BUENOS AIRES (Reuters) – Argentina’s liberal president Javier Millay President Trump is set to sign a long-delayed deal with state governors in a bid to solidify broad support for his reforms and bolster his minority government in the Legislature.
Millay is due to sign the agreement with at least 17 governors across South America around midnight to counter market doubts about Argentina’s ability to weather the worst economic crisis in its history, which has seen inflation soar to nearly 300 percent and pushed half the population into poverty.
After an initial strong market rally since Milley took office in December, bonds and the peso currency have come under new pressure as the economy slumps and political tensions rise at home and abroad.

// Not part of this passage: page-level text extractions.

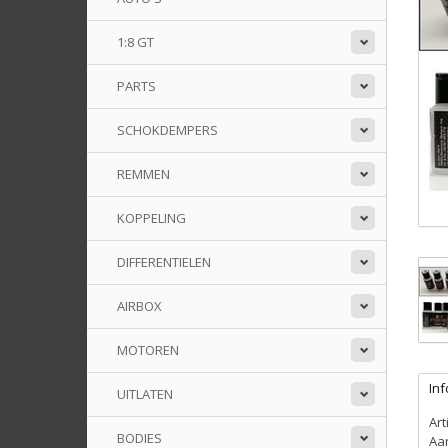
1:8 GT
PARTS
SCHOKDEMPERS
REMMEN
KOPPELING
DIFFERENTIELEN
AIRBOX
MOTOREN
Inf
UITLATEN
Ar
BODIES
Aa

Milley’s Road to Freedom party does not have a majority in Congress and no governor, so it must negotiate with other political forces to get its policies implemented.

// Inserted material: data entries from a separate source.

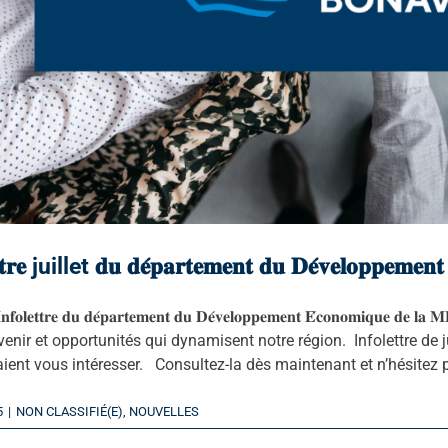
𝐭𝐭𝐫𝐞 juillet 𝐝𝐮 𝐝𝐞́𝐩𝐚𝐫𝐭𝐞𝐦𝐞𝐧𝐭 𝐝𝐮 𝐃𝐞́𝐯𝐞𝐥𝐨𝐩𝐩𝐞𝐦𝐞𝐧𝐭
 𝐈𝐧𝐟𝐨𝐥𝐞𝐭𝐭𝐫𝐞 𝐝𝐮 𝐝𝐞́𝐩𝐚𝐫𝐭𝐞𝐦𝐞𝐧𝐭 𝐝𝐮 𝐃𝐞́𝐯𝐞𝐥𝐨𝐩𝐩𝐞𝐦𝐞𝐧𝐭 𝐄́𝐜𝐨𝐧𝐨𝐦𝐢
venir et opportunités qui dynamisent notre région. Infolettre de 
aient vous intéresser. Consultez-la dès maintenant et n’hésitez pa
5
|
NON CLASSIFIÉ(E)
,
NOUVELLES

The prime minister has close ties with leading conservatives, but five governors from the centre-left Peronist opposition party are expected to skip the meeting.
Presidential spokesman Manuel Adorni said in a post on X that the agreement includes non-negotiable budget balance, cuts in public spending, tax cuts, pension and labor reforms, efforts to develop natural resources and “opening up to international trade.”
Argentina’s Congress at the end of June passed two major bills backed by Milley’s government aimed at revitalizing the economy, cutting public spending and attracting international investors, but markets fell last week.
On Monday, the peso fell about 2 percent in the country’s unofficial parallel market, hitting a record low of 1,450 pesos per U.S. dollar.
The agreement, known as the “May Accords,” was originally scheduled to be signed on May 25 but was postponed, in honor of the date of Argentina’s May Revolution against Spain. It is expected to be signed in the northern province of Tucuman, the symbolic site where Argentina declared independence in 1816.